# Copyright 2021 NVIDIA Corporation. All Rights Reserved. # # Licensed under the Apache License, Version 2.0 (the "License"); # you may not use this file except in compliance with the License. # You may obtain a copy of the License at # # http://www.apache.org/licenses/LICENSE-2.0 # # Unless required by applicable law or agreed to in writing, software # distributed under the License is distributed on an "AS IS" BASIS, # WITHOUT WARRANTIES OR CONDITIONS OF ANY KIND, either express or implied. # See the License for the specific language governing permissions and # limitations under the License. # ==============================================================================
Training Recommender Systems on Multi-modal Data
Recommender systems are often trained on tabular data, containing numeric fields (such as item price, numbers of user’s purchases) and categorical fields (such as user and item IDs).

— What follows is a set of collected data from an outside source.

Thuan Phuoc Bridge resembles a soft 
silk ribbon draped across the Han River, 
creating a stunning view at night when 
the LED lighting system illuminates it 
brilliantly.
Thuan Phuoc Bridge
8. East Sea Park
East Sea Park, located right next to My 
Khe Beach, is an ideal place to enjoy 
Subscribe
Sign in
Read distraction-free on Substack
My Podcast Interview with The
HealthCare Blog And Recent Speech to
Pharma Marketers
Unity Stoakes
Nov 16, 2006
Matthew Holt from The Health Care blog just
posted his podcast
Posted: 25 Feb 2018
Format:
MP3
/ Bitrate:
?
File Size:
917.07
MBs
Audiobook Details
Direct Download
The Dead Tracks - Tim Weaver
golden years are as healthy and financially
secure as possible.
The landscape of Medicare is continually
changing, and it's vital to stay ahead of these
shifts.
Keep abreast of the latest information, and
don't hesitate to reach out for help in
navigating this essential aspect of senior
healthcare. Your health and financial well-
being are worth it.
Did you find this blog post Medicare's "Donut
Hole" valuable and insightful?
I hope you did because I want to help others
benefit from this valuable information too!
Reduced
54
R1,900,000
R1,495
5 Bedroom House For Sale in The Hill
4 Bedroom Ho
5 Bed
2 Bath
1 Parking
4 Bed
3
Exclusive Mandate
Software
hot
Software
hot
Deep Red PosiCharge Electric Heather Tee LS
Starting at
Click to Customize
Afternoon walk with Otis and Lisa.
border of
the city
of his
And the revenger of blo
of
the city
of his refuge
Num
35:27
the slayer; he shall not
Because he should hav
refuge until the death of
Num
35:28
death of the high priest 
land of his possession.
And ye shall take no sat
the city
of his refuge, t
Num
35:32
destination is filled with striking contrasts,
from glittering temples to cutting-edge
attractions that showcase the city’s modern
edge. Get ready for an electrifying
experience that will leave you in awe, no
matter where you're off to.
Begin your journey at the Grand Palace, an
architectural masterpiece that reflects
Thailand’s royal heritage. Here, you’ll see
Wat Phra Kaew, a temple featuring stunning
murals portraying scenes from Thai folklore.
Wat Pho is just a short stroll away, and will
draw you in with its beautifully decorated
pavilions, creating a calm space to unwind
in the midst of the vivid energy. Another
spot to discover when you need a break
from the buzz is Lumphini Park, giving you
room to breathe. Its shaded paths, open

Multi-modal data refer to data types in other modalities, such as text, image and video. Such data can additionally provide rich inputs to and potentially improve the effectiveness of recommender systems.
Several examples include:
Movie recommendation, where movie poster, plot and synopsis can be used.
Music recommendation, where audio features and lyric can be used.
Itinerary planning and attractions recommendation, where text (user profile, attraction description & review) and photos can be used.
Often times, features from multi-modal data are extracted using domain-specific networks, such as ResNet for images and BERT for text data. These pretrained features, also called pretrained embeddings, are then combined with other trainable features and embeddings for the task of recommendation.
This series of notebooks demonstrate the use of multi-modal data (text, image) for the task of movie recommendation, using the Movielens-25M dataset.
01-Download-Convert.ipynb: download and convert the raw data
02-Data-Enrichment.ipynb: enrich the tabular data with image and text data
03-Feature-Extraction-Poster.ipynb: extract image features from movie posters
04-Feature-Extraction-Text.ipynb: extract text features from movie synopsis
05-Create-Feature-Store.ipynb: create a combined feature store
06-ETL-with-NVTabular.ipynb: feature transform with NVTabular
07-Training-with-HugeCTR.ipynb: train model with HugeCTR, making use of pretrained embeddings.